[Assignment]: Retype the following records exactly and exclude the pictures.

------------------------------------

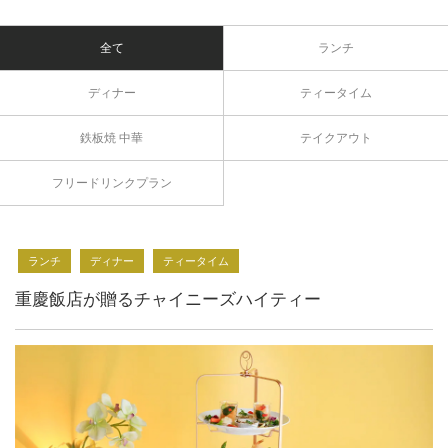
全て
ランチ
ディナー
ティータイム
鉄板焼 中華
テイクアウト
フリードリンクプラン
ランチ
ディナー
ティータイム
重慶飯店が贈るチャイニーズハイティー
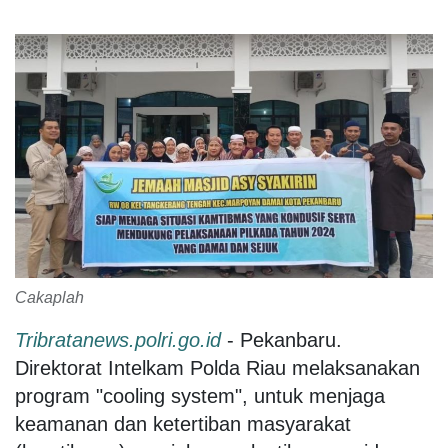
Cakaplah
Tribratanews.polri.go.id
- Pekanbaru.
Direktorat Intelkam Polda Riau melaksanakan
program "cooling system", untuk menjaga
keamanan dan ketertiban masyarakat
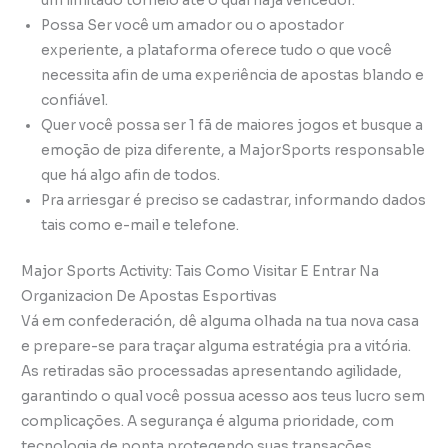
um limitado torneio até o qual haja vencedor.
Possa Ser você um amador ou o apostador
experiente, a plataforma oferece tudo o que você
necessita afin de uma experiência de apostas blando e
confiável.
Quer você possa ser 1 fã de maiores jogos et busque a
emoção de piza diferente, a MajorSports responsable
que há algo afin de todos.
Pra arriesgar é preciso se cadastrar, informando dados
tais como e-mail e telefone.
Major Sports Activity: Tais Como Visitar E Entrar Na
Organizacion De Apostas Esportivas
Vá em confederación, dê alguma olhada na tua nova casa
e prepare-se para traçar alguma estratégia pra a vitória.
As retiradas são processadas apresentando agilidade,
garantindo o qual você possua acesso aos teus lucro sem
complicações. A segurança é alguma prioridade, com
tecnologia de ponta protegendo suas transações.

------------------------------------

[Problem solution]:
全て
ランチ
ディナー
ティータイム
鉄板焼 中華
テイクアウト
フリードリンクプラン
ランチ
ディナー
ティータイム
重慶飯店が贈るチャイニーズハイティー
Cakaplah
Tribratanews.polri.go.id
- Pekanbaru.
Direktorat Intelkam Polda Riau melaksanakan
program "cooling system", untuk menjaga
keamanan dan ketertiban masyarakat
um limitado torneio até o qual haja vencedor.
Possa Ser você um amador ou o apostador
experiente, a plataforma oferece tudo o que você
necessita afin de uma experiência de apostas blando e
confiável.
Quer você possa ser 1 fã de maiores jogos et busque a
emoção de piza diferente, a MajorSports responsable
que há algo afin de todos.
Pra arriesgar é preciso se cadastrar, informando dados
tais como e-mail e telefone.
Major Sports Activity: Tais Como Visitar E Entrar Na
Organizacion De Apostas Esportivas
Vá em confederación, dê alguma olhada na tua nova casa
e prepare-se para traçar alguma estratégia pra a vitória.
As retiradas são processadas apresentando agilidade,
garantindo o qual você possua acesso aos teus lucro sem
complicações. A segurança é alguma prioridade, com
tecnologia de ponta protegendo suas transações.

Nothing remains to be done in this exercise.